Dès son installation sur l’exploitation familiale dans la Vienne, en 2004, Dominique Gaborieau instaure un premier partenariat avec un éleveur voisin, en permettant à ses moutons de pâturer les repousses de colza sur sa ferme. « J’ai constaté un vrai intérêt agronomique, en termes de nettoyage des parcelles et de réduction de la pression des limaces », se rappelle l’agriculteur.

Il décide ensuite d’implanter des couverts, ne voulant pas laisser de terrains nus durant les intercultures longues. « C’était une association toute faite d’avoine brésilienne, trèfle d’Alexandrie et vesce commune, assez basique, et qui a très bien fonctionné la première année, explique-t-il. Le pâturage a été une bonne façon de les valoriser. » Puis l’éleveur avec qui il travaille remplace son atelier ovin par du bovin, et le pâturage devient plus difficile à mettre en place. « Il m’a recommandé un autre éleveur à proximité qui n’avait pas assez de surfaces pour faire pâturer ses moutons. Je l’ai rencontré, et depuis, on ne s’est jamais quitté, raconte-t-il. J’ai tous les bénéfices de l’élevage, sans les contraintes. »

Échanges gagnants

Depuis 2012, l’agriculteur gère également l’exploitation de son beau-père décédé. À la tête de 400 ha, Dominique Gaborieau implante chaque année 150 ha de couverts, qu’il sème en direct, le plus tôt possible après la récolte, et en fait pâturer entre 50 et 60 ha. C’est un échange gagnant-gagnant entre les deux parties : l’éleveur paye les semences des couverts, le céréalier s’évertue à lui fournir du fourrage. Ensemble, ils travaillent la composition des couverts, qui se complexifie peu à peu. Ces derniers se composent désormais d’une dizaine d’espèces, dont une majorité de légumineuses. « Il m’a fait introduire 1 kg/ha de rave, bénéfique pour les animaux, explique l’agriculteur. En quinze ans, j’ai eu deux réels échecs où le climat n’a pas permis le pâturage », ajoute-t-il.

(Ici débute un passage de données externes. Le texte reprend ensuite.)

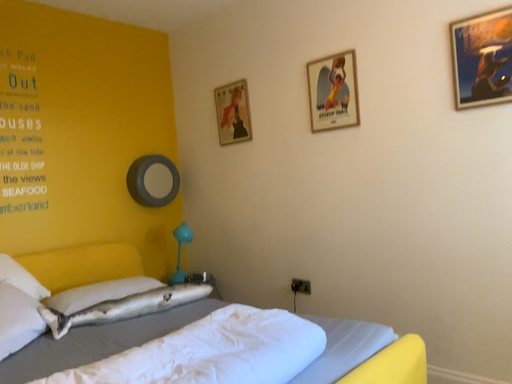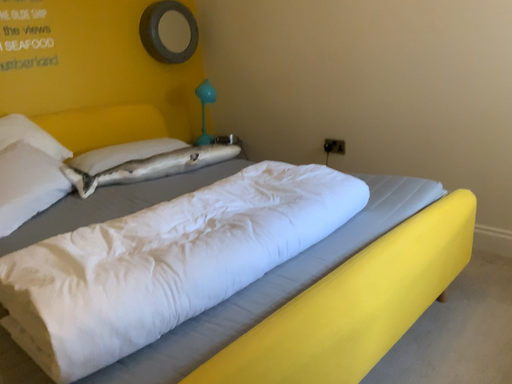 Question: Which way did the camera rotate in the video?

Choices:
 (A) rotated downward
 (B) rotated upward

Answer: (A) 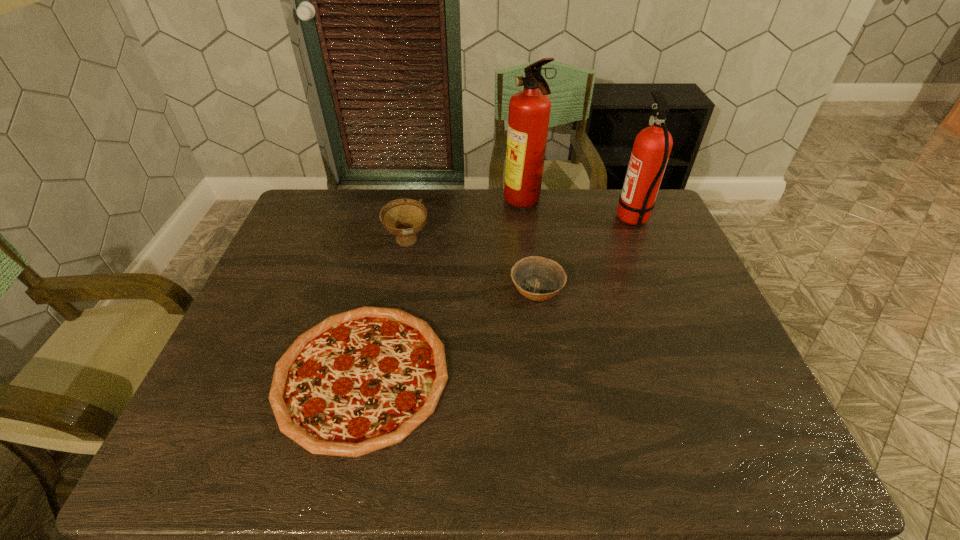 You are a GUI agent. You are given a task and a screenshot of the screen. Output one action in this format:
    pyautogui.click(x=<x>, y=<y>)
    Task: Click on the object at the left edge
    The image size is (960, 540).
    Given the screenshot: What is the action you would take?
    pyautogui.click(x=362, y=380)

Where is `object that is positioned at the right edge`? This screenshot has height=540, width=960. object that is positioned at the right edge is located at coordinates (652, 146).

Identify the location of object that is at the near left corner. This screenshot has height=540, width=960. (362, 380).

Where is `object that is at the far right corner`? This screenshot has height=540, width=960. object that is at the far right corner is located at coordinates (652, 146).

This screenshot has height=540, width=960. Identify the location of blank area at the far edge. (568, 204).

Where is `free region at the near edge of the desktop`? free region at the near edge of the desktop is located at coordinates (611, 438).

Where is `blank space at the right edge`? This screenshot has width=960, height=540. blank space at the right edge is located at coordinates (738, 399).

Image resolution: width=960 pixels, height=540 pixels. I want to click on vacant region at the near left corner of the desktop, so click(x=208, y=437).

The height and width of the screenshot is (540, 960). I want to click on vacant region between the left fire extinguisher and the bowl, so click(x=530, y=246).

This screenshot has height=540, width=960. Find the location of `vacant space that is in between the shortest object and the left fire extinguisher`. vacant space that is in between the shortest object and the left fire extinguisher is located at coordinates (443, 289). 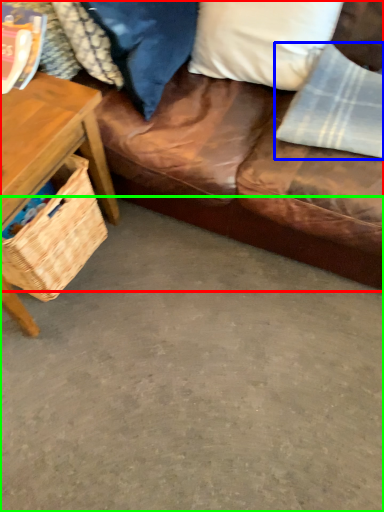 Question: Which object is positioned closest to studio couch (highlighted by a red box)? Select from material (highlighted by a blue box) and concrete (highlighted by a green box).

Choices:
 (A) material
 (B) concrete

Answer: (A)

La réussite du couvert dépend de la qualité de son implantation, estime l’agriculteur, qui privilégie le semoir à dent pour les semer. « En quinze ans, j’ai eu le temps de tester plusieurs techniques. Par exemple, le travail en TCS en préalable n’est pas idéal car il assèche le sol, résume-t-il. Je fertilise également les couverts végétaux une fois qu’ils sont bien installés, à hauteur de 20 unités d’azote/ha. »

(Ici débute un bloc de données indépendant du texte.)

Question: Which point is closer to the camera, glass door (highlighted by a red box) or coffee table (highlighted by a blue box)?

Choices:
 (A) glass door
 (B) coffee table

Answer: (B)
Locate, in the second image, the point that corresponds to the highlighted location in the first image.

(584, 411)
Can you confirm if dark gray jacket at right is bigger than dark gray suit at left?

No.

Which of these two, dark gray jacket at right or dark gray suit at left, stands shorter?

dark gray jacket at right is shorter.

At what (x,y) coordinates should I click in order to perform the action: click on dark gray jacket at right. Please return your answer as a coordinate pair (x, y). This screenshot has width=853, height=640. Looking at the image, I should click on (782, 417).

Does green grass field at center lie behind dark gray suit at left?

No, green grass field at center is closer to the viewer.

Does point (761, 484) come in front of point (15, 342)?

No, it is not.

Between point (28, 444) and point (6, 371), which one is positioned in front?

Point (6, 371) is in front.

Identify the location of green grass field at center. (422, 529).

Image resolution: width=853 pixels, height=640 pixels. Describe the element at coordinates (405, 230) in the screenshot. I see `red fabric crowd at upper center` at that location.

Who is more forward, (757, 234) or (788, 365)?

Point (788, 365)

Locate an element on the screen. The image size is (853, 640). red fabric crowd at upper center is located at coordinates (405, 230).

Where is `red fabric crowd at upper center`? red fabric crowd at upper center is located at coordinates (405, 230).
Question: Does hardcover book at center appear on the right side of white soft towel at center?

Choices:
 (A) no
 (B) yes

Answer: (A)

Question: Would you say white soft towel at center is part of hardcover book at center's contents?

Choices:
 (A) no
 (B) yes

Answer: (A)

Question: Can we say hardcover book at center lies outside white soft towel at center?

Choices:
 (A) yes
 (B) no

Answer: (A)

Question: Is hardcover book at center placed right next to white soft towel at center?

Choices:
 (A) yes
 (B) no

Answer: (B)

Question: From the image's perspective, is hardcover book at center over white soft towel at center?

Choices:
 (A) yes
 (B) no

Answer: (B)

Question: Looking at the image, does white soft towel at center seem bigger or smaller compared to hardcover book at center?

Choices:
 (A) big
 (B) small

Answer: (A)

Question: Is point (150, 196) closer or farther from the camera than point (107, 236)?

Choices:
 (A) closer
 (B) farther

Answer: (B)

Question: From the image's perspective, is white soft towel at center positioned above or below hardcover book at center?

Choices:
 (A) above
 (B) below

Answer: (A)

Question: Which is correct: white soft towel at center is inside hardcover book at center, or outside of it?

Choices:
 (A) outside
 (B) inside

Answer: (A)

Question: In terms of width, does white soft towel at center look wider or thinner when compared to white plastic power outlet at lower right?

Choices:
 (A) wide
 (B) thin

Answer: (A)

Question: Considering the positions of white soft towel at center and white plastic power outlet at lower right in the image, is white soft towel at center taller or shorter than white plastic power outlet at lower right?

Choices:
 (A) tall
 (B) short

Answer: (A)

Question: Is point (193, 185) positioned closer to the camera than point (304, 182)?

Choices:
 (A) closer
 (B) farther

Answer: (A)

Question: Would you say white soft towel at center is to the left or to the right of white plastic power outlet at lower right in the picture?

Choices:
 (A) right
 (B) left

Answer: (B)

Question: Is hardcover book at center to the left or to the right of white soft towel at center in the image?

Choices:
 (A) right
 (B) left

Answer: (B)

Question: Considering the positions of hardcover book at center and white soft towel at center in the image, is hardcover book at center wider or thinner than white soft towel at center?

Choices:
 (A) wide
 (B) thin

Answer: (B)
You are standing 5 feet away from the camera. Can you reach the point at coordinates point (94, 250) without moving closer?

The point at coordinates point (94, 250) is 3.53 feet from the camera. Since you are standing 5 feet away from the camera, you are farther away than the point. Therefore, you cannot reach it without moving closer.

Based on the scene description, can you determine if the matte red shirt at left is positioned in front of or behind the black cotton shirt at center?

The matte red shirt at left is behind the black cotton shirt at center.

Les partenariats ne s’arrêtent pas là : Dominique Gaborieau échange avec quatre éleveurs sur la base d'une tonne de paille contre deux tonnes de fumier . Parce que l’entente se déroule bien, il est allé plus loin en implantant 30 ha de luzerne sur ses parcelles proches des habitations, « pour éviter les passages de pulvé », qu’il échange sur pied contre du fumier. « Cela fait huit ans que la luzerne est en place. Je sursème chaque année un méteil dedans (pois, vesce, féverole, avoine ou seigle), qui est ensilé en avril contre du fumier également, puis la luzerne reprend la suite et subit deux ou trois coupes selon la météo », indique l’agriculteur.

Réduction des charges

«J’ai vite compris que mon exploitation céréalière ne pouvait pas fonctionner sans élevage. Tout le monde voudrait un schéma tel que celui-ci, mais il est difficile de trouver des zones avec des animaux, et surtout des éleveurs avec lesquels on s’entend bien. Cela reste une histoire d’humains », confie-t-il.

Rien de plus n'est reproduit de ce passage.